• EXERCISE AIM: Output the listing exactly as written, apart from its pictures.

• TASK INPUTS:
§
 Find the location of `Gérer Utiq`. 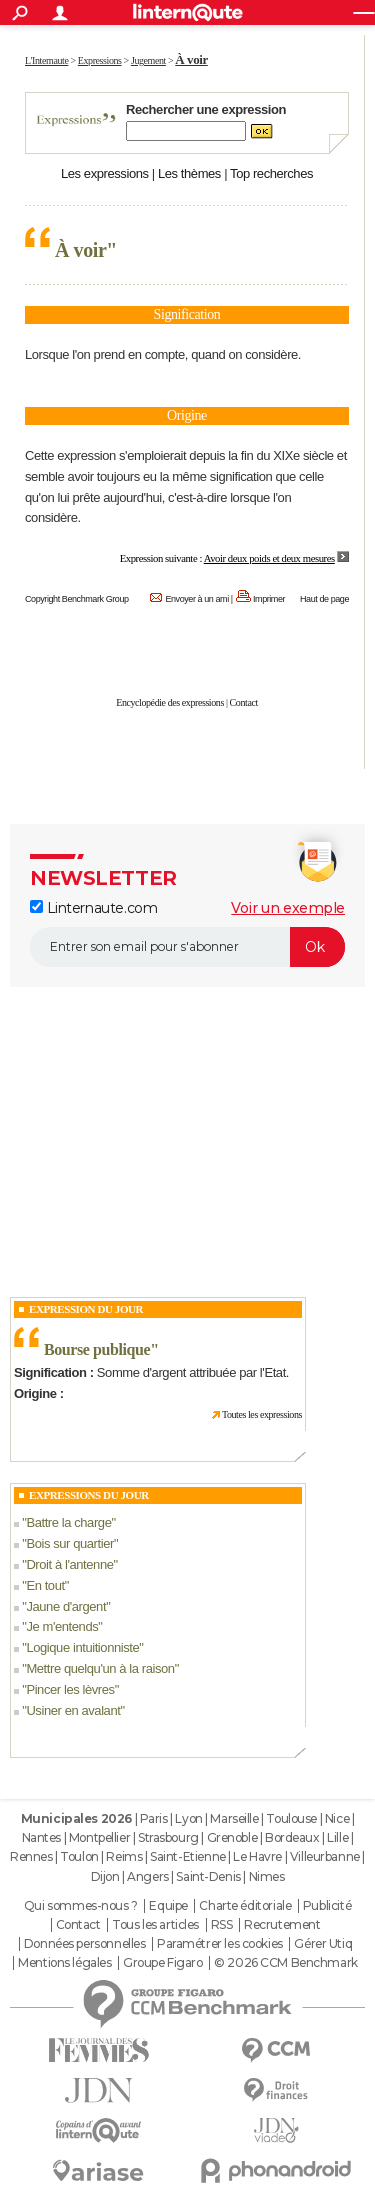

Gérer Utiq is located at coordinates (323, 1944).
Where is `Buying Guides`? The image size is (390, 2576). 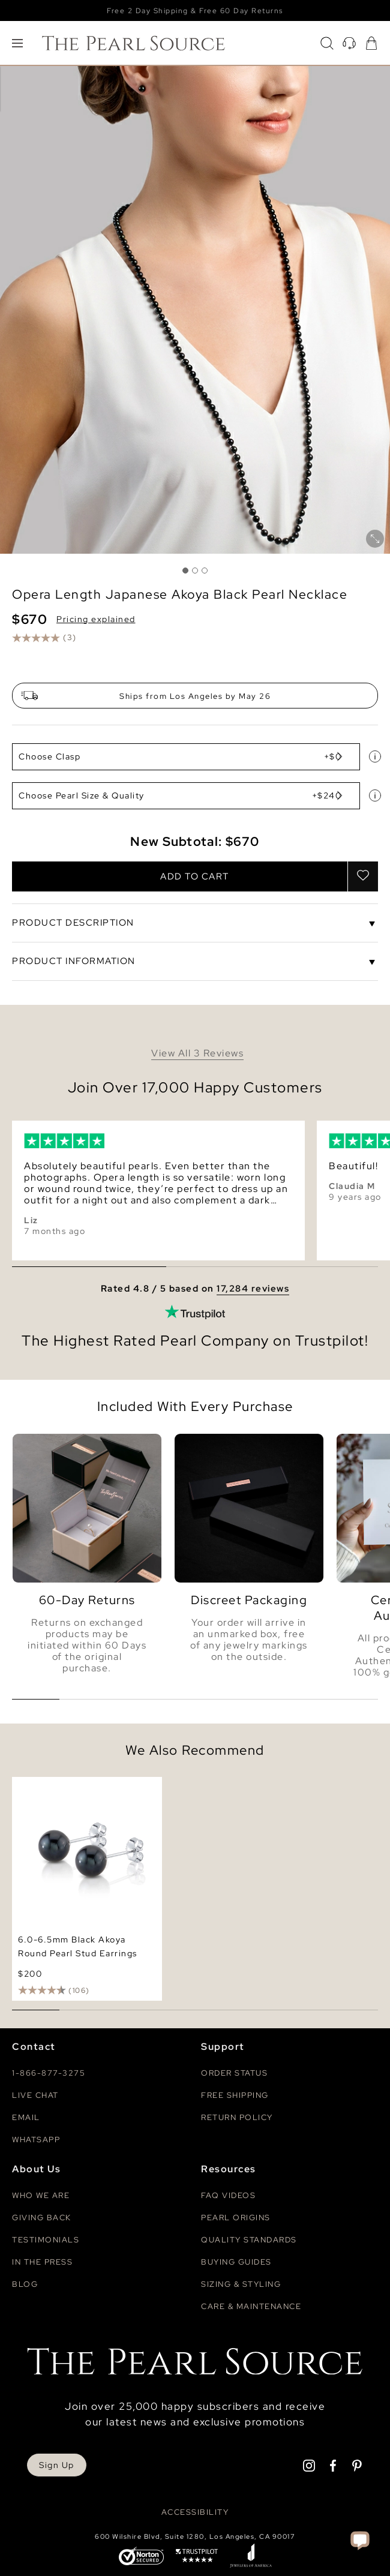
Buying Guides is located at coordinates (236, 2262).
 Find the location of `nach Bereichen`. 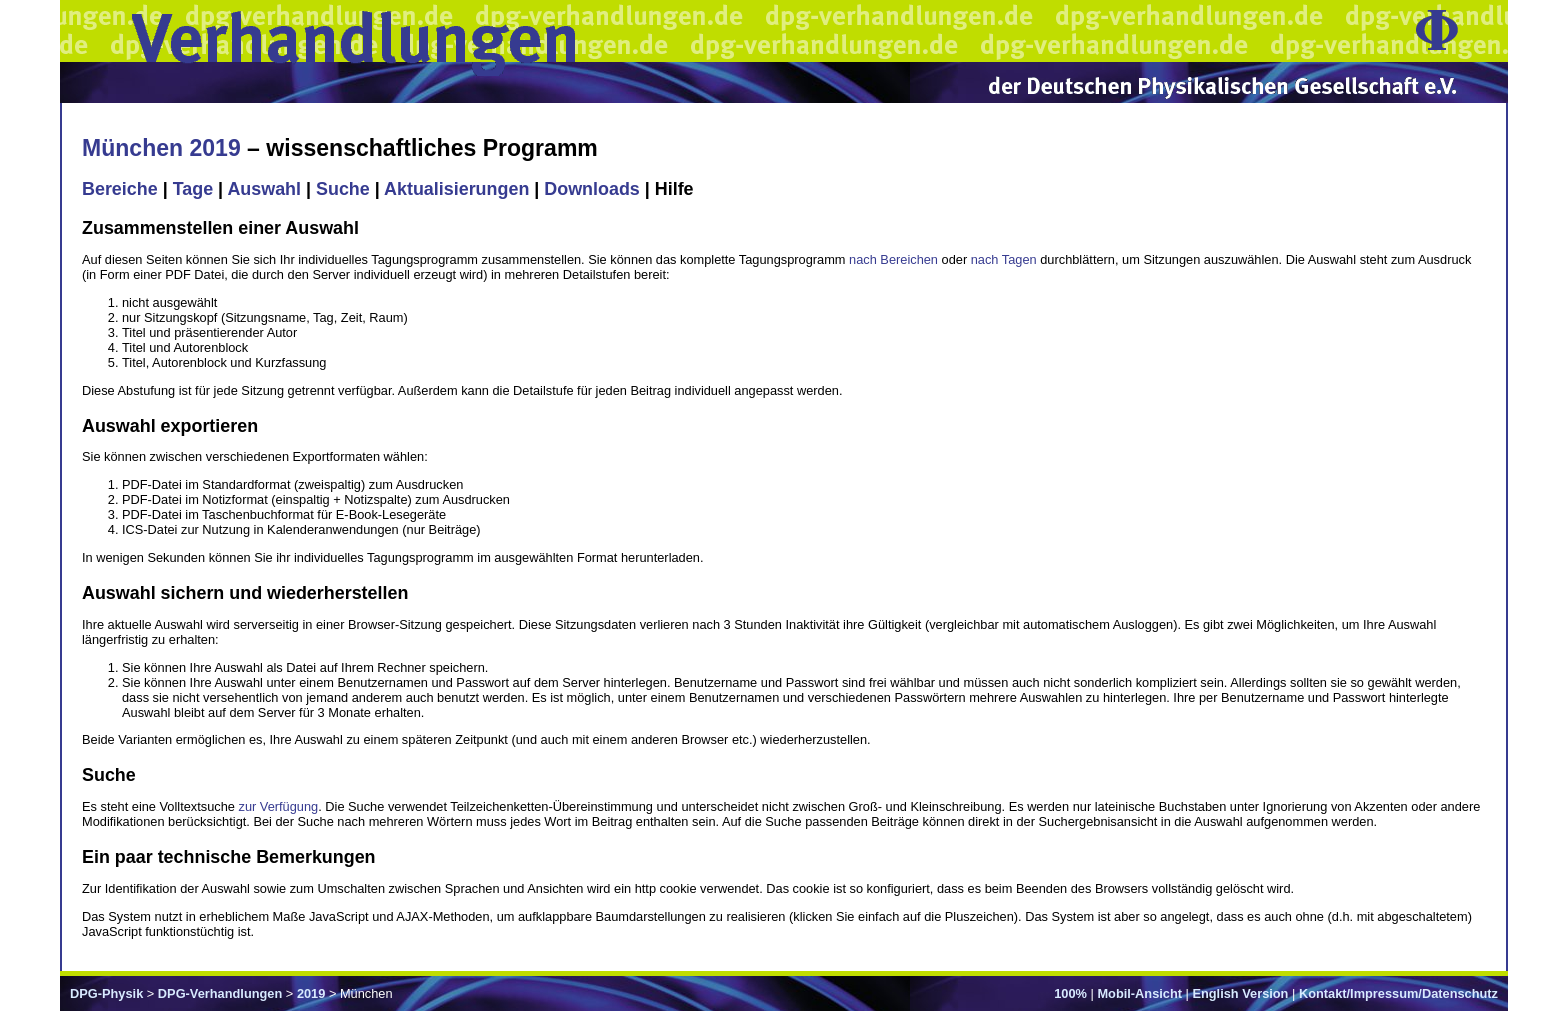

nach Bereichen is located at coordinates (893, 259).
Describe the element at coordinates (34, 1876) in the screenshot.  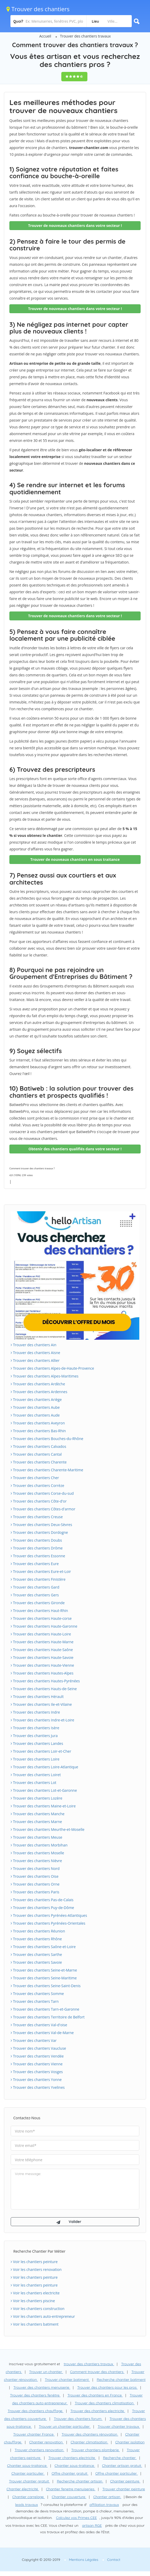
I see `Trouver des chantiers Oise` at that location.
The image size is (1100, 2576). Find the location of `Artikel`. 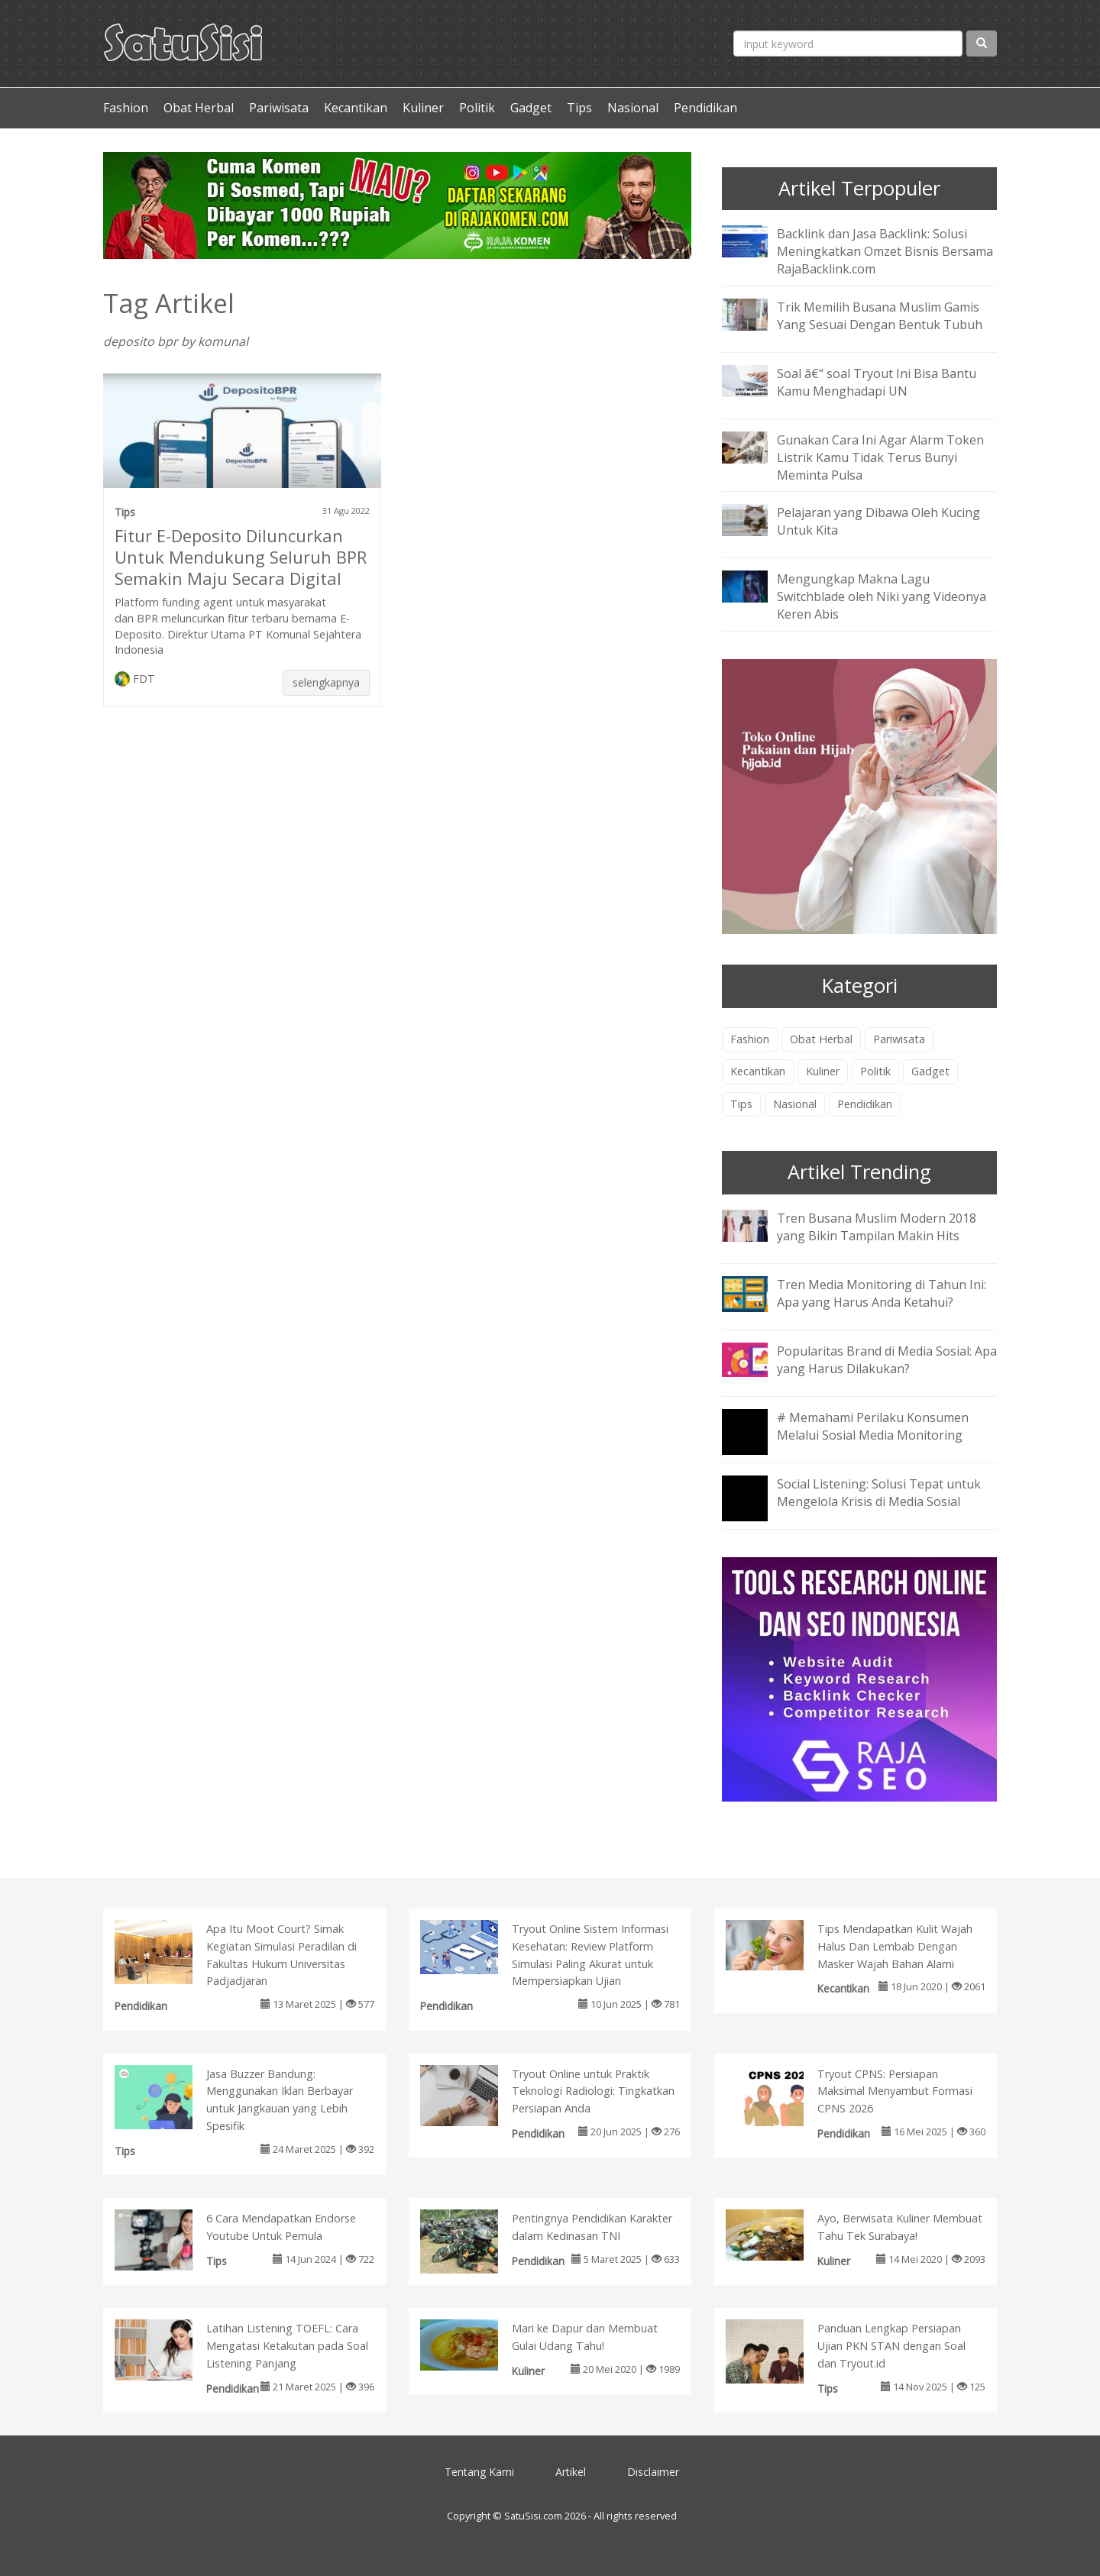

Artikel is located at coordinates (570, 2471).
§
• SOLUTION TO THIS EXERCISE:
 Find the location of `Gérer Utiq`. 

Gérer Utiq is located at coordinates (323, 1944).
Where is `Buying Guides`? The image size is (390, 2576). 
Buying Guides is located at coordinates (236, 2262).
 Find the location of `nach Bereichen`. 

nach Bereichen is located at coordinates (893, 259).
Describe the element at coordinates (34, 1876) in the screenshot.  
I see `Trouver des chantiers Oise` at that location.
The image size is (1100, 2576). Find the location of `Artikel`. 

Artikel is located at coordinates (570, 2471).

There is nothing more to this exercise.